A smile broke of its own accord through her tension. "Sure." Reaching across the armrest, she took his hand. It was almost as cold as her own.

"Hitting atmosphere," she heard the pilot say from the red-lit cockpit at the front of the passenger compartment. "Injection angle... right on the mark."

Jin gritted her teeth. She understood all the reasons behind coming in as far as they could on an unpowered glide approach-the light from a ship's gravity lifts was extremely visible, especially against a night sky-but the eerie silence from the engines wasn't helping her nervousness a bit. Looking back out the porthole, she tried not to imagine the planet rushing up to hit them-

"Uh-oh," the pilot muttered.

"What?" Barynson snapped from the seat beside him.
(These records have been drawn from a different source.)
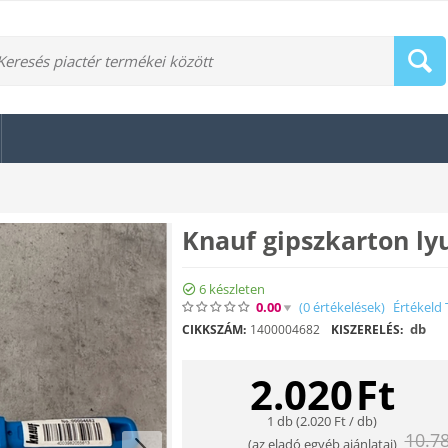
Knauf gipszkarton ly
6 készleten
0.00
(0
értékelések
)
Értékeld 
db
CIKKSZÁM:
1400004682
KISZERELÉS:
2.020
Ft
1 db (
2.020
Ft
/ db)
10.7
(
az eladó egyéb ajánlatai
)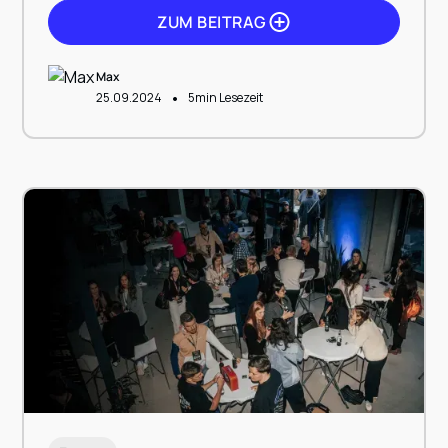
ZUM BEITRAG
Max
•
25.09.2024
5
min Lesezeit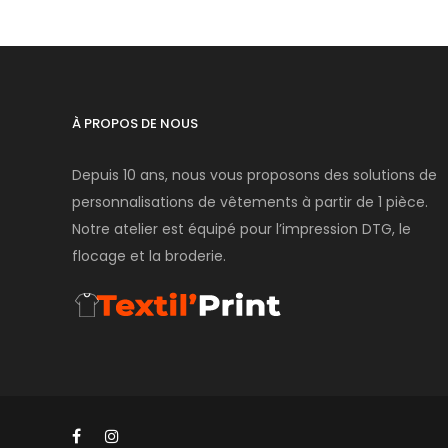
À PROPOS DE NOUS
Depuis 10 ans, nous vous proposons des solutions de
personnalisations de vêtements à partir de 1 pièce.
Notre atelier est équipé pour l’impression DTG, le
flocage et la broderie.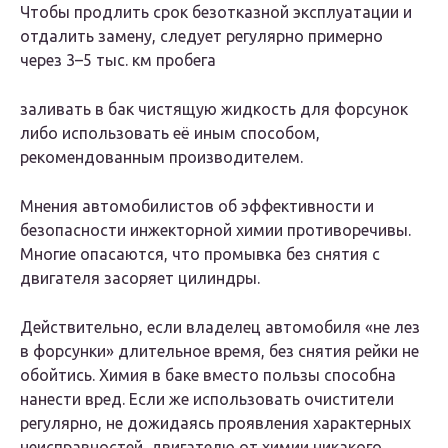
Чтобы продлить срок безотказной эксплуатации и
отдалить замену, следует регулярно примерно
через 3–5 тыс. км пробега
заливать в бак чистящую жидкость для форсунок
либо использовать её иным способом,
рекомендованным производителем.
Мнения автомобилистов об эффективности и
безопасности инжекторной химии противоречивы.
Многие опасаются, что промывка без снятия с
двигателя засоряет цилиндры.
Действительно, если владелец автомобиля «не лез
в форсунки» длительное время, без снятия рейки не
обойтись. Химия в баке вместо пользы способна
нанести вред. Если же использовать очистители
регулярно, не дожидаясь проявления характерных
неисправностей, двигателю от химии никакого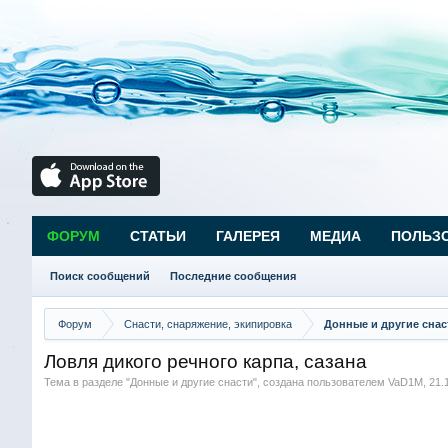
ФОРУМ
СТАТЬИ
ГАЛЕРЕЯ
МЕДИА
ПОЛЬЗ
Поиск сообщений
Последние сообщения
Форум
Снасти, снаряжение, экипировка
Донные и другие снас
Ловля дикого речного карпа, сазана
Тема в разделе "
Донные и другие снасти
", создана пользователем
VaD1M
,
21.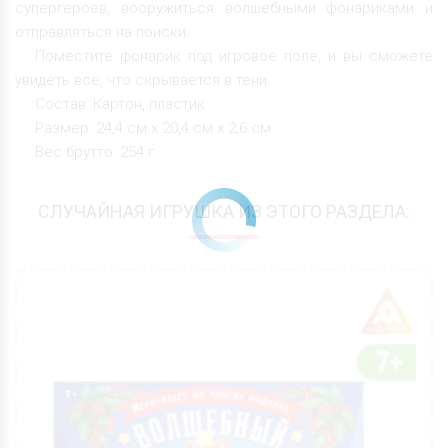
супергероев, вооружиться волшебными фонариками и
отправляться на поиски.
Поместите фонарик под игровое поле, и вы сможете
увидеть все, что скрывается в тени.
Состав: Картон, пластик
Размер: 24,4 см х 20,4 см х 2,6 см
Вес брутто: 254 г
СЛУЧАЙНАЯ ИГРУШКА ИЗ ЭТОГО РАЗДЕЛА: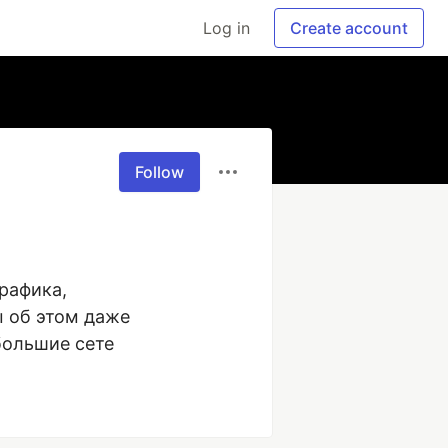
Log in
Create account
Follow
афика, 
 об этом даже 
большие сете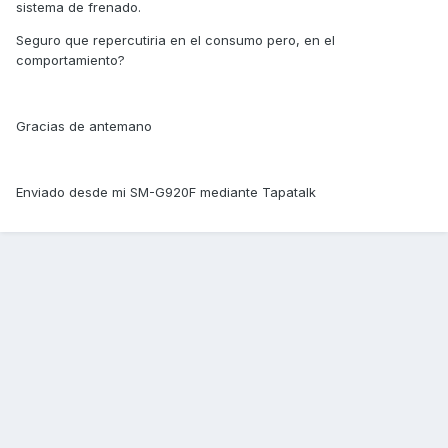
sistema de frenado.
Seguro que repercutiria en el consumo pero, en el
comportamiento?
Gracias de antemano
Enviado desde mi SM-G920F mediante Tapatalk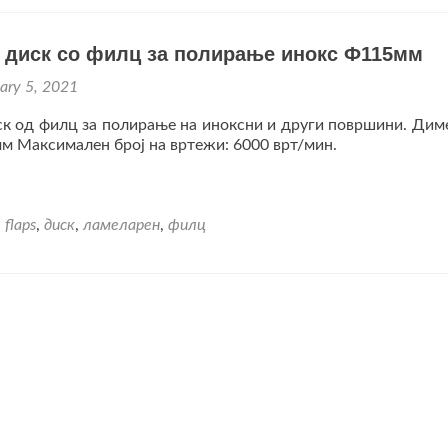
 диск со филц за полирање инокс Ф115мм
ary 5, 2021
к од филц за полирање на иноксни и други површини. Диме
мм Максимален број на вртежи: 6000 врт/мин.
,
flaps
,
диск
,
ламеларен
,
филц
"A radar scan just went over us."

Jin's mouth went a little drier, and Sun's grip on her hand tightened. "But they can't pick us up, can they?" Barynson asked. "The Trofts told us-"

"No, no, we're okay," the pilot assured him. "I was just surprised they're scanning this far from the Fertile Crescent, that's all."

"They're paranoid," Layn muttered from the seat across the narrow aisle from

Sun. "So what else is new?"

But they aren't supposed to be that way any more, Jin thought morosely. They were supposed to lose that when we got the mojos off their shoulders. That had been the whole point of seeding the planet with Aventinian spine leopards thirty years ago, after all. If it hadn't worked-

She shook her head to clear it. If it hadn't worked, they would find out soon enough. There wasn't any point in worrying about it until then.

"Parades and canonization," Sun murmured, misreading her thoughts. It helped, anyway, and she threw him a grateful smile.

The minutes dragged on. An oddly distant scream of air against the shuttle's hull increased and then faded, and slowly all but the brightest of the stars overhead began to be swallowed up by the thickening atmosphere around them.

Straining upward against her restraints, Jin could make out the gross details of the ground beneath them now, and in the distance the horizon had lost all of its curve. Five minutes, she estimated-ten at the most-and they would be down.

Setting her nanocomputer's clock circuit, she leaned back in her seat, closed her eyes, took a deep breath-

And through the closed lids she still saw the right-hand side of the passenger compartment abruptly blaze up like a fireball, and a smashing wall of thunder slammed her against her seat and into total blackness.